→ Your goal: Within the records below, find each line that holds the string "beehive", then copy it.
### Exercise data ###
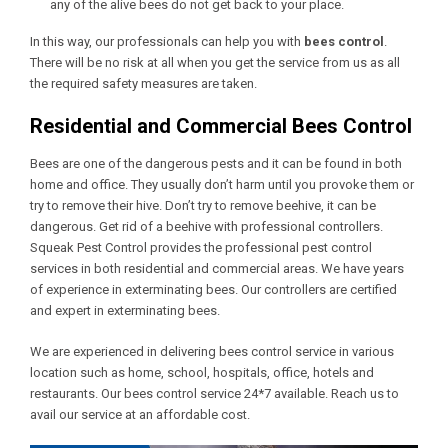
any of the alive bees do not get back to your place.
In this way, our professionals can help you with
bees control
.
There will be no risk at all when you get the service from us as all
the required safety measures are taken.
Residential and Commercial Bees Control
Bees are one of the dangerous pests and it can be found in both
home and office. They usually don’t harm until you provoke them or
try to remove their hive. Don’t try to remove beehive, it can be
dangerous. Get rid of a beehive with professional controllers.
Squeak Pest Control provides the professional pest control
services in both residential and commercial areas. We have years
of experience in exterminating bees. Our controllers are certified
and expert in exterminating bees.
We are experienced in delivering bees control service in various
location such as home, school, hospitals, office, hotels and
restaurants. Our bees control service 24*7 available. Reach us to
avail our service at an affordable cost.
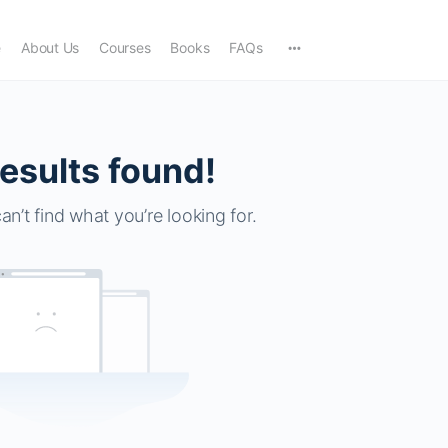
e
About Us
Courses
Books
FAQs
esults found!
an’t find what you’re looking for.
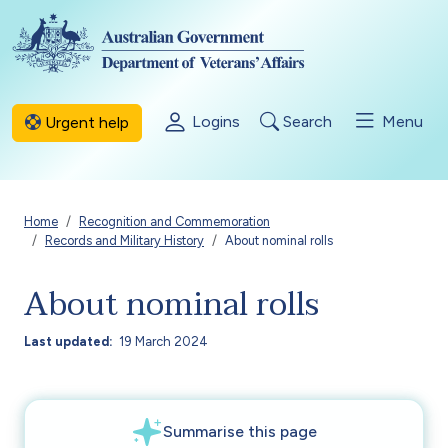
Skip to main content
Logins
Search
Menu
Urgent help
Breadcrumb
Home
Recognition and Commemoration
Records and Military History
About nominal rolls
About nominal rolls
Last updated
19 March 2024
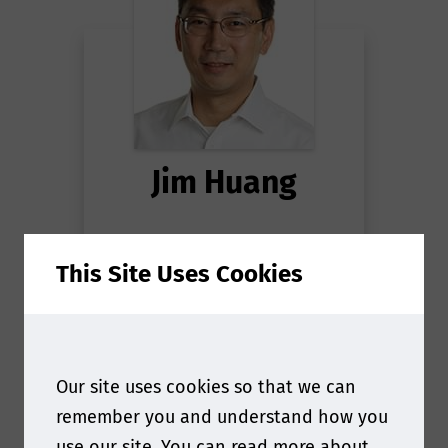
Jim Huang
Senior Director, Food
This Site Uses Cookies
Contact Materials, Global
Scientific & Regulatory
Affairs
at
The Coca-Cola
Company
Our site uses cookies so that we can
remember you and understand how you
use our site. You can read more about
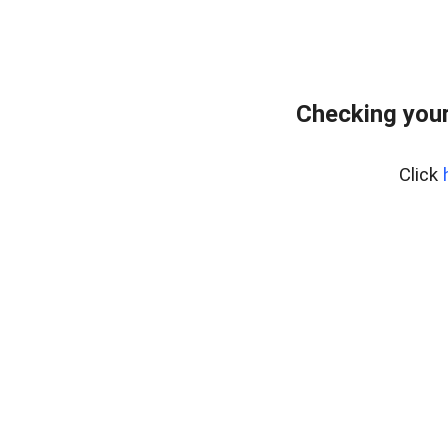
Checking your
Click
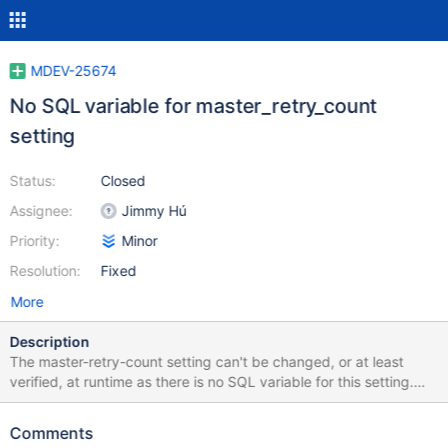
MDEV-25674
No SQL variable for master_retry_count
setting
Status:
Closed
Assignee:
Jimmy Hú
Priority:
Minor
Resolution:
Fixed
More
Description
The master-retry-count setting can't be changed, or at least
verified, at runtime as there is no SQL variable for this setting.
Also the setting is only documented as a command line option,
even though it is also accepted as a valid option in configuration
Comments
files https://mariadb.com/kb/en/mysqld-options/#-master-retry-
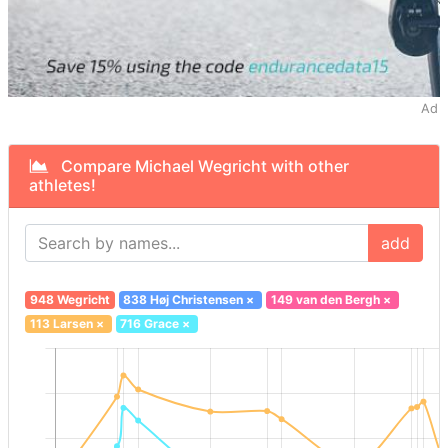
Ad
Compare Michael Wegricht with other
athletes!
add
948 Wegricht
838 Høj Christensen
×
149 van den Bergh
×
113 Larsen
×
716 Grace
×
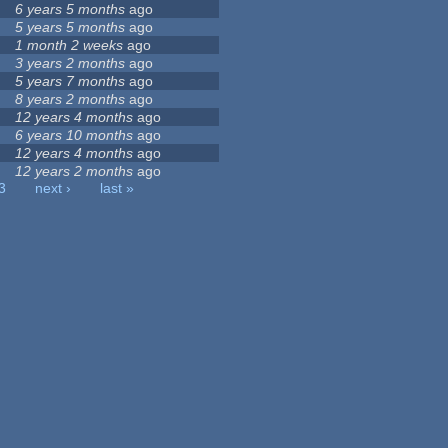
6 years 5 months
ago
5 years 5 months
ago
1 month 2 weeks
ago
3 years 2 months
ago
5 years 7 months
ago
8 years 2 months
ago
12 years 4 months
ago
6 years 10 months
ago
12 years 4 months
ago
12 years 2 months
ago
3
next ›
last »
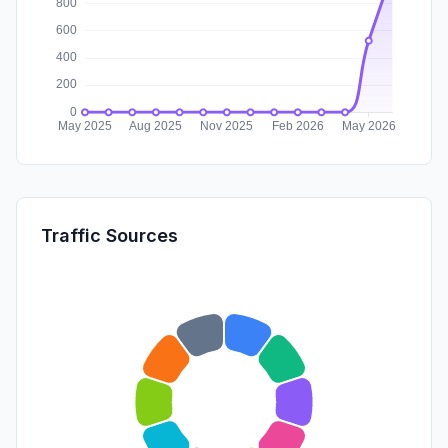
Traffic Sources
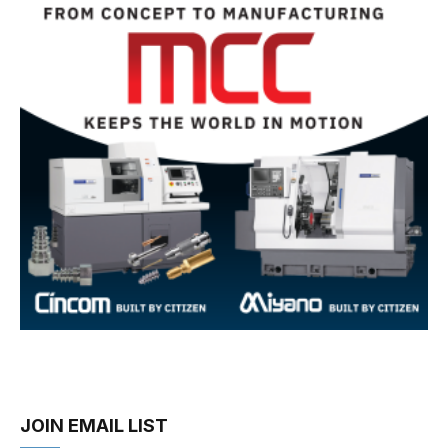
JOIN EMAIL LIST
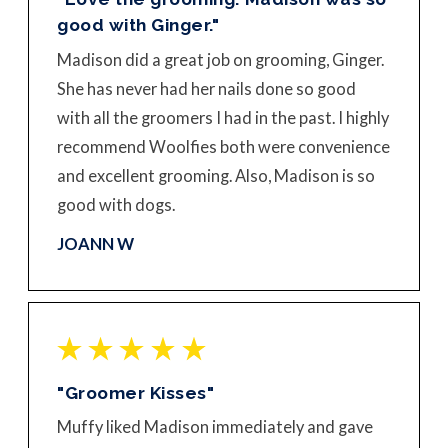
good with Ginger."
Madison did a great job on grooming, Ginger.
She has never had her nails done so good
with all the groomers I had in the past. I highly
recommend Woolfies both were convenience
and excellent grooming. Also, Madison is so
good with dogs.
JOANN W
"Groomer Kisses"
Muffy liked Madison immediately and gave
###
→ Answer for the task:
try to remove their hive. Don’t try to remove beehive, it can be
dangerous. Get rid of a beehive with professional controllers.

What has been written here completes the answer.